Task to complete: From the first line to the last, reproduce the data exactly.
___ Extracted entries
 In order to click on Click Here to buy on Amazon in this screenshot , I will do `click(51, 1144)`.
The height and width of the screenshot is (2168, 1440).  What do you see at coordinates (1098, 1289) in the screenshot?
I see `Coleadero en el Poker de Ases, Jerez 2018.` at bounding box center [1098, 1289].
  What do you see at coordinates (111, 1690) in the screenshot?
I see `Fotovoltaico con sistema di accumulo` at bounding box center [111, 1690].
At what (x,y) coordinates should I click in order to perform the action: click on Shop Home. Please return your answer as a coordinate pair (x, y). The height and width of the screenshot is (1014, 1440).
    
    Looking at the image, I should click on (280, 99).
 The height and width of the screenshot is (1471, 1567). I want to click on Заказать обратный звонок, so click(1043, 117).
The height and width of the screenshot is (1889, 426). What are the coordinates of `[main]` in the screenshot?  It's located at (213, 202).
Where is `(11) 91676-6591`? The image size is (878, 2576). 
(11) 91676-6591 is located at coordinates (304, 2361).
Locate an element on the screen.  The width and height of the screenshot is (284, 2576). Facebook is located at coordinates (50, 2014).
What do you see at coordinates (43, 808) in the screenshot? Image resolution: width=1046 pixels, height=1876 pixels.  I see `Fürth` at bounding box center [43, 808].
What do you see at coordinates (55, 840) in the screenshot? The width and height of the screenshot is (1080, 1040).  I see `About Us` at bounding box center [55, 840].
______
Task response:
 In order to click on Click Here to buy on Amazon in this screenshot , I will do `click(51, 1144)`.
The height and width of the screenshot is (2168, 1440).  What do you see at coordinates (1098, 1289) in the screenshot?
I see `Coleadero en el Poker de Ases, Jerez 2018.` at bounding box center [1098, 1289].
  What do you see at coordinates (111, 1690) in the screenshot?
I see `Fotovoltaico con sistema di accumulo` at bounding box center [111, 1690].
At what (x,y) coordinates should I click in order to perform the action: click on Shop Home. Please return your answer as a coordinate pair (x, y). The height and width of the screenshot is (1014, 1440).
    
    Looking at the image, I should click on (280, 99).
 The height and width of the screenshot is (1471, 1567). I want to click on Заказать обратный звонок, so click(1043, 117).
The height and width of the screenshot is (1889, 426). What are the coordinates of `[main]` in the screenshot?  It's located at (213, 202).
Where is `(11) 91676-6591`? The image size is (878, 2576). 
(11) 91676-6591 is located at coordinates (304, 2361).
Locate an element on the screen.  The width and height of the screenshot is (284, 2576). Facebook is located at coordinates (50, 2014).
What do you see at coordinates (43, 808) in the screenshot? Image resolution: width=1046 pixels, height=1876 pixels.  I see `Fürth` at bounding box center [43, 808].
What do you see at coordinates (55, 840) in the screenshot? The width and height of the screenshot is (1080, 1040).  I see `About Us` at bounding box center [55, 840].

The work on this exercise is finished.